Preventing violent radicalisation: Efus a partner in two European projects

September 2022 – Efus is a partner in two European projects on the prevention of violent radicalisation: icommit (Improved Commitment of Multi-stakeholder Collaboration Through Model and Interactive Training Development), led by the Violence Prevention Network (Germany), and INDEED (Evidence-Based Model for Evaluation of Radicalisation Prevention and Mitigation), led by the Polish Platform for Homeland Security. 

These are the ninth and tenth European projects on radicalisation in which Efus is involved, either as a leader or a partner, since 2013, besides its regular, on-going work on an issue that is concerning for European local and regional authorities. The two projects also illustrate the commitment of the European Commission to support local and regional authorities in tackling this phenomenon.   

icommit: strengthening multi-agency approaches

The icommit project (January 2022-June 2023) is based on the fact that although there is a consensus on the need to tackle violent extremism through multi-agency partnerships, many gaps remain in the support and training available to build such local structures and foster the necessary cooperation.

The project will develop a toolkit, training courses, guideline models, training curricula and manuals on multi-stakeholder collaboration for disengagement and reintegration. 

Efus contributes its long-standing expertise in supporting local and regional authorities in implementing the strategic approach to urban security and crime prevention, and ensures its inclusion throughout the project.

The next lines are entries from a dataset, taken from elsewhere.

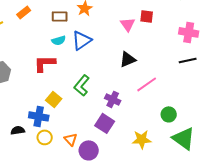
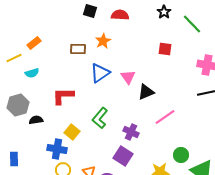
orange rectangle: (24, 12) -> (34, 43), moved
pink triangle: (128, 24) -> (128, 77), moved
cyan semicircle: (59, 40) -> (32, 73), moved
green circle: (169, 114) -> (181, 155), moved
black semicircle: (18, 130) -> (36, 120), moved

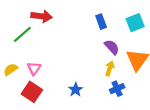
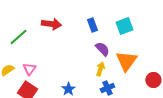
red arrow: (42, 16) -> (51, 24), moved

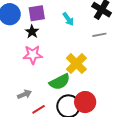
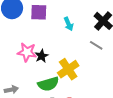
black star: (32, 32) -> (42, 56), moved
gray line: (99, 35) -> (96, 45), turned 32

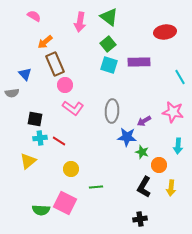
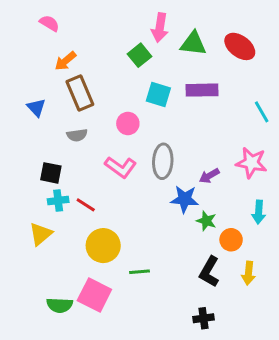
green triangle: (109, 17) -> (193, 44), moved, turned -30
pink arrow: (80, 22) -> (160, 28), moved
red ellipse: (165, 32) -> (240, 46), turned 45
green square: (108, 44) -> (140, 55), moved
pink circle: (65, 85) -> (128, 123), moved
gray semicircle: (12, 93) -> (77, 135), moved
pink L-shape: (73, 108) -> (121, 167), moved
yellow circle: (71, 169) -> (103, 246), size x1.5

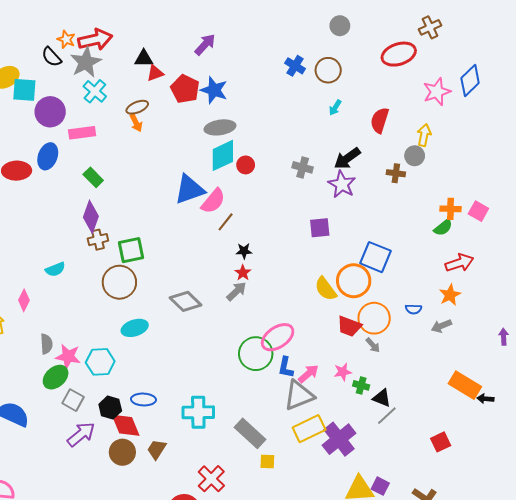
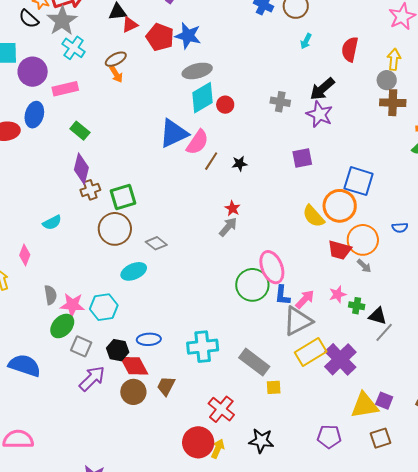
brown cross: (396, 173) -> (393, 103), moved, size x1.4
black star: (244, 251) -> (240, 164), moved
gray diamond: (186, 301) -> (156, 243), moved, size x0.7
pink ellipse: (278, 337) -> (272, 267), turned -72

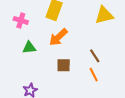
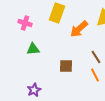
orange arrow: (58, 37) -> (79, 29), moved

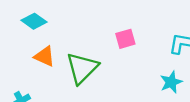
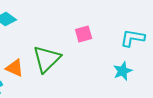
orange triangle: (45, 56) -> (15, 68), moved

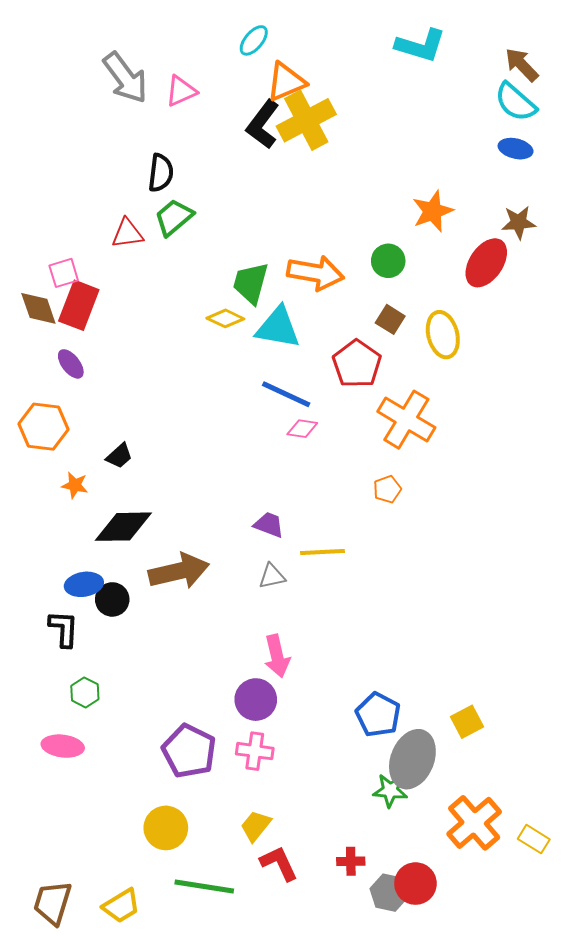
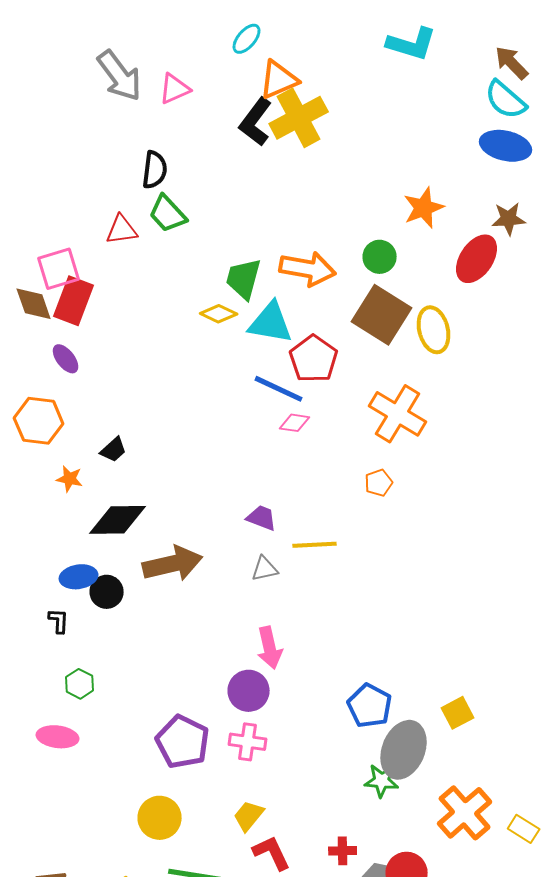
blue ellipse: (516, 149) -> (506, 146), size x1.5
green trapezoid: (174, 217) -> (168, 214), turned -93
pink square: (64, 273) -> (59, 269), size x1.4
brown square: (390, 319) -> (382, 315), size x2.0
red pentagon: (357, 364) -> (314, 359), moved
black L-shape: (64, 629) -> (59, 621), size x0.7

> More information on icommit on our website

> The icommit project’s website

INDEED: tooling up first line practitioners

The INDEED project (September 2021-August 2024) aims to use evidence-based approaches to strengthen first-line practitioners’ and policymakers’ knowledge, capabilities and skills for designing, planning, implementing and evaluating Preventing Violent Extremism (PVE), Countering Violent Extremism (CVE) and other initiatives, such as policies and strategies, long-term programmes, short-term actions and ad-hoc interventions.

The project will develop a model for assessing the prevention and mitigation of radicalisation, a practical evaluation tool, user-friendly repositories of factors and pathways leading or preventing social radicalisation, targeted curricula and trainings, lessons learnt and policy recommendations, and a practical, multilingual toolkit. 

Efus is in charge of formulating lessons learnt and police recommendations that can be used by policy makers and first line practitioners throughout Europe and beyond.